There is an old Cathedral near the Arch. It reminds me of the old Churches of my childhood, with candles, communion rails, and confessionals. [Aside: my letter to the St. Louis newspaper about Archbishop Burke was published today. Can be seen online here.]

Last but not least, John wants me to post this beer list for Eric to see. There was a beer tasting festival at our neighborhood bar last weekend. You got to taste 20 beers for 10 dollars.

This blog is becoming a real scrapbook!

Meanwhile, Tropical Storm Faye, seems to have spared our friends and home in Florida from damage or harm! We are forever grateful for the friends and neighbors who look after and take care of us.


H.M. said...

I would very much like to read your letter about Archbishop Burke, but as of my commenting here, there was no actual link at the word "here"


beth said...

Dear H.M ...
For some reason, I haven't yet been able to find the letter that was published in the newspaper today on the website ... something fishy about this. Anyway below is a copy of the letter I sent (they edited it somewhat) I'm assuming that they will add it to the online letters in the next couple of days, and I'll get the "here" link working.

Hope you are well; I am still a bit disoriented, but basically ok and enjoying everything. We're planning a trip to black hills and badlands in N. Dakota as soon as a window of opportunity opens. I would love to get a little further north.

Anyway, here is the letter:

Re: Politic or not, Burke was a true pastor

Colleen Carroll Campbell is right to commend Archbishop Burke for his faithfulness to Chuch teachings. I just wish that, as a Church leader, he were as vocal on Catholic opposition to capital punishment as he has been on its opposition to abortion. For over 25 years, U. S. Catholic Bishops have repeatedly called for an end to the death penalty in the United States, citing that its use should be abandoned not just for what it does for those who are executed, but for what it does to us as a society. We cannot teach respect for life by taking life.

Yet, even our five Catholic Supreme Court Justices do not understand Catholic teaching on the death penalty. If just one justice were to change his position on capital punishment, the death penalty could soon be abolished in the United States.

beth said...

H.M - Well, I guess the St. Louis newspaper doesn't post online the letters that are published in the paper - at least I can't find it there today.

Basically the letter that was published is the one that I sent.
They changed my wording about the S.C. justices saying that "some" of them did not understand Catholic teaching on the D.P. But they all vote as if they did - it was the 5 CATHOLIC justices who voted that it's ok to use lethal injection to kill someone. I would like to ask whoever edited my words why they changed them.

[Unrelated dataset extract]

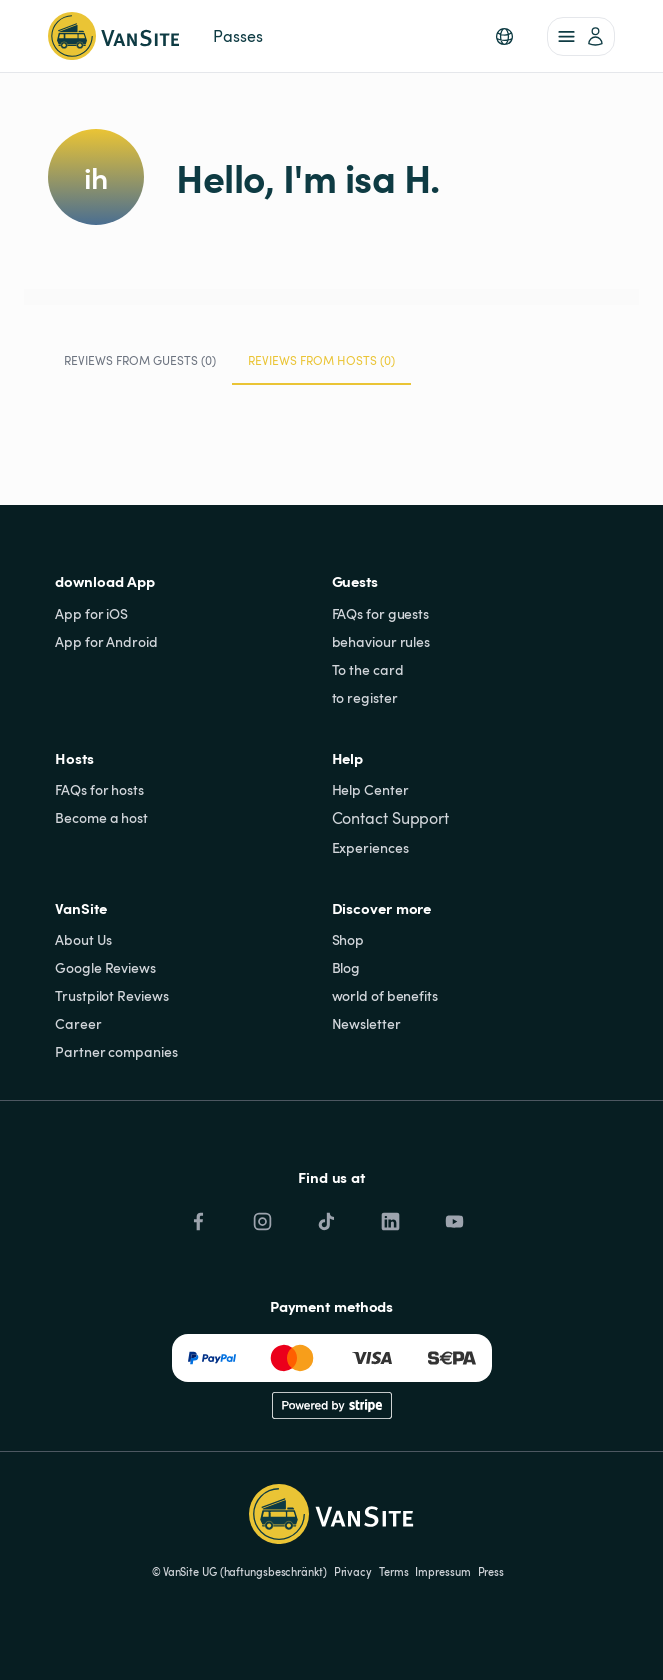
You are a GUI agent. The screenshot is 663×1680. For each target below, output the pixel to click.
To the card (368, 669)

I sent the letter as a response to an article by Colleen Campbell, in which she praised Archbishop Burke for his faithfulness to Catholic teaching etc. That article is here:


(I hope it works when you copy and paste!)

Jane said...

Thank you for the tours and the photos, Beth!
What fun!
We had such a good time. Now, for me, it's back to Palm Beach County.

beth said...

Good luck, Jane!
It was a fun, fun visit with you and Ron!

Sally Clay said...

Beth, I'm sure you are glad to be where you are this week rather than here in soggy Florida. Fay has been the strangest storm I have ever experienced. You may have read that at one point on Tuesday it actually formed an eye, and then stalled. And guess where that was? Right here in Lake Placid! (I actually checked the latitude and longitude.) Now the thing is stalling around Daytona Beach. They are predicting 30 inches of rain!

beth said...

My gosh, Sally - Lake Placid seems to be the place that stirs things up! Hope that at least you are dry and didn't lose your power.

We're finally getting a bit of rain here - but just a bit.